Following the 2006 General Elections, President Bharrat Jagdeo had considered getting rid of his most senior advisor and Head of the Presidential Secretariat, Dr. Roger Luncheon.
As a matter of fact, Jagdeo’s intention was to make substantial changes to his new Cabinet after that August 28 elections and had weeks before the polls told officials of his decision.
According to another of now infamous WikiLeaks secret cables that has been released and now posted on the internet, the Guyana Head of State had met US Ambassador Roland Bullen, a month before the elections on July 11, and disclosed his intentions of the “substantial” Cabinet changes.
“One casualty may be Head of the Presidential Secretariat Dr.

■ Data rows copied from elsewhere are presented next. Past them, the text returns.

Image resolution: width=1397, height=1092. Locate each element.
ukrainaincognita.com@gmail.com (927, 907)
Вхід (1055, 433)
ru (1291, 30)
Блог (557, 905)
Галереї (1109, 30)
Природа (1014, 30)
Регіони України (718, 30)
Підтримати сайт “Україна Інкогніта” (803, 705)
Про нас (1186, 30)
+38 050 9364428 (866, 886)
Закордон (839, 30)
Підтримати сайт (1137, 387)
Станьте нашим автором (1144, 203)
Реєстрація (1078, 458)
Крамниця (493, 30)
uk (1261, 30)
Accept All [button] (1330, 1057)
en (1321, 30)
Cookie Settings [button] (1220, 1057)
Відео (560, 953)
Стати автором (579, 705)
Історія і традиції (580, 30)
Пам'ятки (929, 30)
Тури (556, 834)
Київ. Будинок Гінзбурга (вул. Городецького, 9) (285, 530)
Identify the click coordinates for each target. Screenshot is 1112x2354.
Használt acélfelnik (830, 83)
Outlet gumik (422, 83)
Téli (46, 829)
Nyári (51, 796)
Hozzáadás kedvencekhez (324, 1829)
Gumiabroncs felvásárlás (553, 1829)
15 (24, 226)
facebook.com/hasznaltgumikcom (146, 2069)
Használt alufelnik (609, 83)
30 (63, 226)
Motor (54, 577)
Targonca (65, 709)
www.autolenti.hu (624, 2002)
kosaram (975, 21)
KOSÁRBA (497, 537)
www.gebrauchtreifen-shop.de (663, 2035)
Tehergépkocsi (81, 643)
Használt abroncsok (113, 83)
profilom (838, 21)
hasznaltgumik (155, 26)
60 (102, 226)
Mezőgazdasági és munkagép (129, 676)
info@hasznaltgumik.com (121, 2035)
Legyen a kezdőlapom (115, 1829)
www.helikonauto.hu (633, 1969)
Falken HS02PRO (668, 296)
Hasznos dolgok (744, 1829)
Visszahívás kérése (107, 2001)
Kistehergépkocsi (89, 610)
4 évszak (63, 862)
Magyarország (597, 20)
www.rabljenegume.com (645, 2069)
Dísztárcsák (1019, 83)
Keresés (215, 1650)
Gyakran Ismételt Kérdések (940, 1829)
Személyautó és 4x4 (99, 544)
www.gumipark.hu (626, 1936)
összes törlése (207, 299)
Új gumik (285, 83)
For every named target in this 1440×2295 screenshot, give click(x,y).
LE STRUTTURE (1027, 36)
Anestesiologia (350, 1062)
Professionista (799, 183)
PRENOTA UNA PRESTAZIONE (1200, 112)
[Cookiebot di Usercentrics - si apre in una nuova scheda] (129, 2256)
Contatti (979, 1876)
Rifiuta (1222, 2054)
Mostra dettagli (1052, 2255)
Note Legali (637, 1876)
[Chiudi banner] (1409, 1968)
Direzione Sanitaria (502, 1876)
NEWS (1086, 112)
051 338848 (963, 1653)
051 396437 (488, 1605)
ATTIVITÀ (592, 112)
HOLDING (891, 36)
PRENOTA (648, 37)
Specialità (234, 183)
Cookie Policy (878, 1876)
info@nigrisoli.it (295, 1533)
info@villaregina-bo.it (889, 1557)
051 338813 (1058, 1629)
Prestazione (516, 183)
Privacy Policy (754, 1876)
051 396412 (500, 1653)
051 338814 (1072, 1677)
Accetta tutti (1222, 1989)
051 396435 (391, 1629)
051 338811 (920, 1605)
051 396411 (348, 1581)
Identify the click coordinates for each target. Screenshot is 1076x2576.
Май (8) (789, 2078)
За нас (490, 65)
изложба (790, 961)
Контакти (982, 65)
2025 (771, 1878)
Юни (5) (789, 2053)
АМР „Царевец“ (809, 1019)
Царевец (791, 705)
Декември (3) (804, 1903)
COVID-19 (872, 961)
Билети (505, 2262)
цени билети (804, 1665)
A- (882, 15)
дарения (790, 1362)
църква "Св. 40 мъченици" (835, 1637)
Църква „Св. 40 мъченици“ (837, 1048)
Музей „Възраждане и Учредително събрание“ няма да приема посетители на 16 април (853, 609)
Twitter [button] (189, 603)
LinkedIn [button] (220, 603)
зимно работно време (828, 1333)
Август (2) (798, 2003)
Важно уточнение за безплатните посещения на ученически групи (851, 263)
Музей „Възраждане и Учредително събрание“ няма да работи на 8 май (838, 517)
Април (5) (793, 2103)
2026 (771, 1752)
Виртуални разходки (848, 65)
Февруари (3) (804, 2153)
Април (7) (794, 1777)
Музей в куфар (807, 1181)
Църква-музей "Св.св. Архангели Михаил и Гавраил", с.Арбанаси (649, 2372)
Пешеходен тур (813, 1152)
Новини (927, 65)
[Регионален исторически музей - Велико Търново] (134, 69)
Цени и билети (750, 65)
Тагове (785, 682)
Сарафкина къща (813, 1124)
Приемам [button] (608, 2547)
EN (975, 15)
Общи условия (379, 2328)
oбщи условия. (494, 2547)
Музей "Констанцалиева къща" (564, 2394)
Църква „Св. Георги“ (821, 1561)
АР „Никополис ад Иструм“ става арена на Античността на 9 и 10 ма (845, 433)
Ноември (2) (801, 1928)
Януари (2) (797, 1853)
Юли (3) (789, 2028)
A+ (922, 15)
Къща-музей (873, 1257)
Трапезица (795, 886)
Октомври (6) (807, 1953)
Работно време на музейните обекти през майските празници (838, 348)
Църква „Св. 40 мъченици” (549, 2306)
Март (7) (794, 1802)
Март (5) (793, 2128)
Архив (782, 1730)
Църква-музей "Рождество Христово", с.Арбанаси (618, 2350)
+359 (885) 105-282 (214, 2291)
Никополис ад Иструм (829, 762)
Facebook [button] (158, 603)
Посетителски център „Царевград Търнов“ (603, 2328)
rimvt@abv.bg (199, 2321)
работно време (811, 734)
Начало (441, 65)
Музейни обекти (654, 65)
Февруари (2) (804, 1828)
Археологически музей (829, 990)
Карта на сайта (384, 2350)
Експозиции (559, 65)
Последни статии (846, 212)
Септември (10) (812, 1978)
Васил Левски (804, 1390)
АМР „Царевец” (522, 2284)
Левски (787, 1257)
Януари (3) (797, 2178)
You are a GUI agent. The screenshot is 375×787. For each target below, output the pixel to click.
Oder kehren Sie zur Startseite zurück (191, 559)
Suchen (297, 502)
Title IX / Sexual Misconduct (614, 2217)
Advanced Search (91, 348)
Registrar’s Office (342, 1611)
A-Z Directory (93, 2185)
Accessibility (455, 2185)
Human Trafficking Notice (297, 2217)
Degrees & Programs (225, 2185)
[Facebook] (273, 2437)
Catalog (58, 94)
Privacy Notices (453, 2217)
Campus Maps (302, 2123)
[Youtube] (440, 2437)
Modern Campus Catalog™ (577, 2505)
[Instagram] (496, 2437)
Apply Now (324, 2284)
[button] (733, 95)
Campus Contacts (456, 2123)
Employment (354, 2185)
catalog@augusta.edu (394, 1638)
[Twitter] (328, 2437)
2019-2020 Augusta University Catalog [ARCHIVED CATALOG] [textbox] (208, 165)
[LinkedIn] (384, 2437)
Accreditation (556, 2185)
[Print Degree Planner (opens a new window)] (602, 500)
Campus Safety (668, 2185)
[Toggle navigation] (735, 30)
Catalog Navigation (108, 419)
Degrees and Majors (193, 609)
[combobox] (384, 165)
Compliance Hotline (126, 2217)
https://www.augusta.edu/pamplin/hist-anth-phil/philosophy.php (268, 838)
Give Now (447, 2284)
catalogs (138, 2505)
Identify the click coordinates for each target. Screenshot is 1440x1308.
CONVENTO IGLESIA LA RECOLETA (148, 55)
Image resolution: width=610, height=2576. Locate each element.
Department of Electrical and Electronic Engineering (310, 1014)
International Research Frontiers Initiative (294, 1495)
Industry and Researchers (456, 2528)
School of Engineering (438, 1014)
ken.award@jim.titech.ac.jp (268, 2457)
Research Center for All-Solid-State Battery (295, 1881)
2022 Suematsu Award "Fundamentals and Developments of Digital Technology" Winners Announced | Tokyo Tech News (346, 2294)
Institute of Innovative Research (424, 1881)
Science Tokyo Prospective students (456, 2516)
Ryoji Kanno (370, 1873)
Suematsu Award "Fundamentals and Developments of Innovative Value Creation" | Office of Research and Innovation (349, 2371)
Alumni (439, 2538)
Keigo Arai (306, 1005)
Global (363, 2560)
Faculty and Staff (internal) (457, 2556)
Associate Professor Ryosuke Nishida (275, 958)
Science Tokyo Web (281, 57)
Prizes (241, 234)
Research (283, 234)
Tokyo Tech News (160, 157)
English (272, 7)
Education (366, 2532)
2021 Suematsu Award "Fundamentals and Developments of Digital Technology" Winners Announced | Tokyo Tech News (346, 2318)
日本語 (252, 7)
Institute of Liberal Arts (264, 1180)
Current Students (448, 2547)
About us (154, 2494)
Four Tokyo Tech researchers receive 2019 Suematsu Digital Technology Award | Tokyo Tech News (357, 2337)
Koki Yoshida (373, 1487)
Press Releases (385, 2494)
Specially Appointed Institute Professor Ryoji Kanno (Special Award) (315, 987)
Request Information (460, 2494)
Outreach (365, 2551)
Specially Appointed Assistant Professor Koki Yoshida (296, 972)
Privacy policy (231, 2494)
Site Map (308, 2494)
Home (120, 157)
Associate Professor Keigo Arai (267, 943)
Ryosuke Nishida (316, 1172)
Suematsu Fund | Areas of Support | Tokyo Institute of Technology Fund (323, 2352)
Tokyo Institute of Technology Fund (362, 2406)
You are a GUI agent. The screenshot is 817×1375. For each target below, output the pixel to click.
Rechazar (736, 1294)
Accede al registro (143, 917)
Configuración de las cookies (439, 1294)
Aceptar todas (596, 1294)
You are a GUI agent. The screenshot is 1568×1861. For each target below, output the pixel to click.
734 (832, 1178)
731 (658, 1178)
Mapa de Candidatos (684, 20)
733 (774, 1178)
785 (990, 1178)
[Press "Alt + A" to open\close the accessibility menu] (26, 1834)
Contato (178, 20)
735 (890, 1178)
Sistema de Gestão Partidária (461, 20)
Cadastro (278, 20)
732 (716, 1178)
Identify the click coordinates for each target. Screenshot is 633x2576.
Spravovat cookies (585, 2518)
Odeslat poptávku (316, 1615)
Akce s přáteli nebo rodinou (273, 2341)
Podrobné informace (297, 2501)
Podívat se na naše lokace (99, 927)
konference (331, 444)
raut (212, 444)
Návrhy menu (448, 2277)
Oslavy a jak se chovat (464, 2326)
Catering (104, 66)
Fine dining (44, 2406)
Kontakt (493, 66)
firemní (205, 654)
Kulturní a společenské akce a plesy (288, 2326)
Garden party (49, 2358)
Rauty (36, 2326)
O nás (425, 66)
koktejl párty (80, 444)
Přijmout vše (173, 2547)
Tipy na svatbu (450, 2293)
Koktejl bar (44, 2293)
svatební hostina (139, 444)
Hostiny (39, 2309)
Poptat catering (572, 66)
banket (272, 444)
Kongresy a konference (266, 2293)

Roger Luncheon, who has held that position as Guyana’s de facto number two since the PPP came to power in 1992. Dr Luncheon has even criticized Jagdeo in recent meetings with Ambassador and DCM (Deputy Chief of Mission), and described conflicts between the PPP government (Jagdeo, essentially) and PPP party headquarters,” a cable sent by Charge d’Affaires Michael Thomas to the US Secretary of State said.
According to the cable, other observers have described the split between the idealistic “Communist wing of the party (who, ironically, are fairly well-disposed to the U.S.) and the opportunists who entangled the party/government into dealing with narco-criminal Roger Khan…The old-timers fear that Jagdeo will force them out if he wins another term in office.”
The American Embassy felt that the PPP was trying “very hard” to present a very unified campaign face, but divisions lurk beneath the surface.
“Jagdeo and the party are not on the same page. The PPP was scrambling until just before nomination day to assemble its list of candidates.”
Regarding the implications of the PPP/C asking its former Executive Council member, Moses Nagamootoo, to return back to the party, it was felt that this was a coup for the party since the former Minister of Information, could potentially attract another three to four percent votes.
“But relations between Jagdeo and Nagamootoo are reportedly poor. No doubt, announcing in 2003 that he would seek the 2006 PPP presidential nomination did not endear him to Jagdeo.” The cable noted that Jagdeo enjoyed a greater support outside the party than he does among the old guard of the PPP inner circle.
Jagdeo has had an uneasy relationship with his party members, especially with senior executives.
“Now some PPP stalwarts must be fretting over the president they created. There are no signs that Jagdeo’s micro-managing leadership style has changed in the run-up to elections. In fact, the August 28 election date is largely a product of his determination to have elections before the September 2 extended constitutional deadline.”
The role of 85-year-old Janet Jagan, alive at the time, was also raised in the cable with Thomas noting that while she remained the matriarch of the PPP, her role will decline rapidly as her health continues to decline.
“Tellingly, Jagdeo apologized to Ambassador Bullen (on) July 11 for Jagan’s vitriolic column that described the “stench of rendition” in relation to Khan’s expulsion. Jagdeo took pains to make clear that Jagan does not speak on behalf of the GoG (Government of Guyana).”
Meanwhile, the cable also spoke of the threat of convicted drug trafficker Shaheed “Roger” Khan over the 2006 elections.
“The possibility that Khan reveals the PPP’s dirty laundry is the big wild card. Post understands that Khan may have compromising information about Jagdeo. If Khan does reveal this information in a proffer, it would spell the end for Jagdeo. Nagamootoo could benefit in this scenario — but it is a long shot.”
The embassy believed that at the highest levels, the Guyana Government would have gone to great lengths to prevent Khan from “spilling the beans”.